Algumas vezes, quando saímos nós quatro – Mãe Ame, Mãe Cho, Pai Yosuke e eu -, gostávamos de inventar uma história para cada pessoa que passasse. Era difícil porque todas as pessoas pareciam ter histórias interessantíssimas por trás do jeito que andavam, da roupa que vestiam ou da expressão que carregavam, mas Mãe Ame não desistia. Inventava todas. Sabia dos detalhes. Quando a história chegava no ponto de ser muito boa, tentávamos abordar de maneira cuidadosa sua protagonista, contávamos nossa versão e, se ela se animasse, contava a dela. Uma vez, acertamos completamente tudo. Acerto dos Céus.

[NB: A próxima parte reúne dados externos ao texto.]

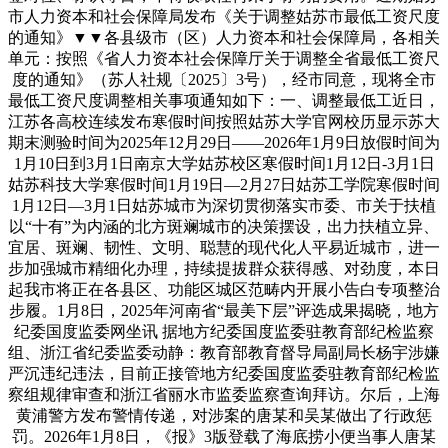
市人力资本和社会保障局发布《关于调整姑苏市最低工资尺度
的通知》▼▼各县级市（区）人力资本和社会保障局，各相关
单元：按照《省人力资本社会保障厅关于调整全省最低工资尺
度的通知》（苏人社规〔2025〕3号），经市同意，现将全市
最低工资尺度调整相关事项通知如下：一、调整最低工近日，
江苏各高校连续发布寒假时间按照姑苏大学官网校历显示苏大
期末测验时间为2025年12月29日——2026年1月9日放假时间为
1月10日到3月1日南京大学姑苏校区寒假时间1月12日-3月1日
姑苏科技大学寒假时间1月19日—2月27日姑苏工学院寒假时间
1月12日—3月1日姑苏城市为深切贯彻落实市委、市关于扶植
以“十有”为内涵的北方斑斓城市的决策摆设，出力扶植立异、
宜居、斑斓、韧性、文明、聪慧的现代化人平易近城市，进一
步加强城市精细化办理，持续提拔群众获得感、对劲度，本日
起我市将正在各县区、功能区城区范畴内开展小告白专项整治
步履。1月8日，2025年河南省“最美下层”评选成果揭晓，地方
纪委国度监委网坐讯 据地方纪委国度监委驻教育部纪检监察
组、浙江省纪委监委动静：教育部教育督导局副局长杨宇涉嫌
严沉违纪违法，目前正接管地方纪委国度监委驻教育部纪检监
察组规律审查和浙江省丽水市监委监察查询拜访。尔后，上海
黄浦警方发布警情传递，对涉案的唐某和吴某做出了行政惩
罚。2026年1月8日，《报》3版登载了海底捞小便当事人唐某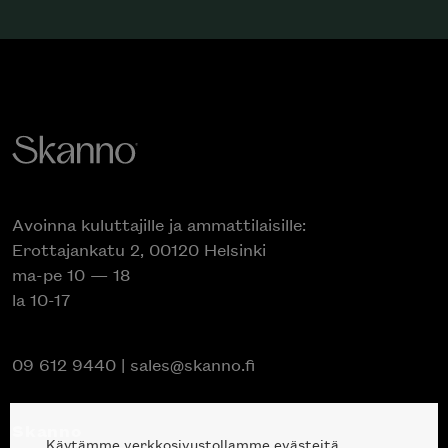
Avoinna kuluttajille ja ammattilaisille:
Erottajankatu 2, 00120 Helsinki
ma-pe 10 — 18
la 10-17
09 612 9440
|
sales@skanno.fi
Skanno
Käytämme verkkosivustollamme evästeitä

Ainda nova, levei o Jogo das Histórias para a escola. Comecei errando tudo, mas quanto mais você joga, mais você fica boa em jogar. E por mais que não parecesse, meus colegas de turma já haviam passado por muita coisa. Kai, o garoto do bolo, foi meu primeiro Acerto dos Céus. Quando o vi comendo um bolo cheio de cobertura com os colegas populares e rindo alto, inventei que ele era um mentiroso. Inventei que não era sua mãe que o obrigava a limpar a casa todos os dias e que quem havia feito aquele bolo, ao invés de sua tia, como ele mesmo disse, havia sido ele. E inventei que ele não era só bom em fazer bolos como também era muito bom nos afazeres domésticos. Quando contei a história para ele, em um momento em que o vi sozinho, ele engasgou e pediu para não importuná-lo, mas eu o segui até vê-lo com sua mãe. Contei a história para ela em um fôlego só, e antes que ele me surrasse, ela riu e confirmou tudo.
Em troca do segredo, ele passou a levar bolos para mim. Hoje somos amigos secretos, e é uma das coisas mais legais que poderiam ter acontecido.
Outro garoto de quem me aproximei com o Jogo foi Kuma. Não por ter acertado, mas porque ele veio atrás de mim quando eu já era conhecida como “Ai Inventiva”. Ele precisava de uma boa desculpa para o fato de não sentir atração nenhuma por meninas, a não ser para amizades, e achou que eu poderia contar a mentira perfeita e todos acreditariam. Mas Ai Akimichi não mente, logo Ai Akimichi não concordou.
Eu imaginei que negar o pedido o faria chorar, porque Kuma é aparentemente frágil, mas ele pareceu mais ficar em choque. Passei a reparar nele nos dias que seguiram, e ele parecia um passarinho ruivo com as asas quebradas. Kai, o garoto dos bolos, me contou que seus amigos implicavam muito com Kuma por ele ser “mais frágil” que a maioria dos meninos, e por isso temia.
Fiquei irada.
- E por que você não usa esses teus músculos e faz alguma coisa a respeito? – indaguei, furiosa, mas assim que perguntei, a resposta me veio à mente: era porque, se Kai o protegesse, seria estranhado pelo seu grupinho de porcos. Parecer homem é difícil até para os homens, imagina para um garoto.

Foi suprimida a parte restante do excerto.